We got more kale in this week's vegetable box--curly kale. Also some nice parsley. I think I will whip up some pesto and freeze it in cubes for later quick work-night pasta meals. Taylor could even use it in his Top Ramen and elevate those noodles to a new level. Hah! I am trying to teach him that he can make better food at home for pennies on the dollar rather than picking up fast food, and with the same levels of sodium. (That's a sick joke!) I think I like the kale pesto better than a basil pesto, because its not so spicy hot! You can use all sorts of dark greens for pesto: arugula, spinach, basil, kale. (oh, yeah, just did that!) Giada makes a green pea pesto, also, which seems like a good idea.

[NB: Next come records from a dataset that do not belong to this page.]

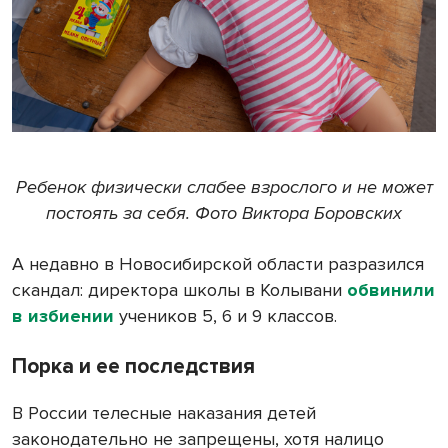
Ребенок физически слабее взрослого и не может
постоять за себя. Фото Виктора Боровских
А недавно в Новосибирской области разразился
скандал: директора школы в Колывани
обвинили
в избиении
учеников 5, 6 и 9 классов.
Порка и ее последствия
В России телесные наказания детей
законодательно не запрещены, хотя налицо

The recipe pictured here just calls for the Parmesan to be sprinkled on top, but I like to blend it into my pesto because I like the cheesy, salty, pasty properties it brings to pesto.

Here is what I did:

KALE PESTO

2 cups chopped kale (about 6 leaves)
2 cloves garlic
1/2 tsp sea salt
1/2 cup coarsely chopped nuts (almonds, walnuts, pine nuts)
1-2 Tbs lemon juice
5-6 fresh basil leaves
1/2 cup grated Parmesan cheese
1/4 cup olive oil

Put everything into a blender except for the cheese and olive oil. Blend until everything is chopped and resembles a paste. Add in the Parmesan cheese, then drizzle the olive oil in through the top of the blender lid until the desired consistency is reached. Use immediately, or spoon into ice cubes trays and freezer for later use.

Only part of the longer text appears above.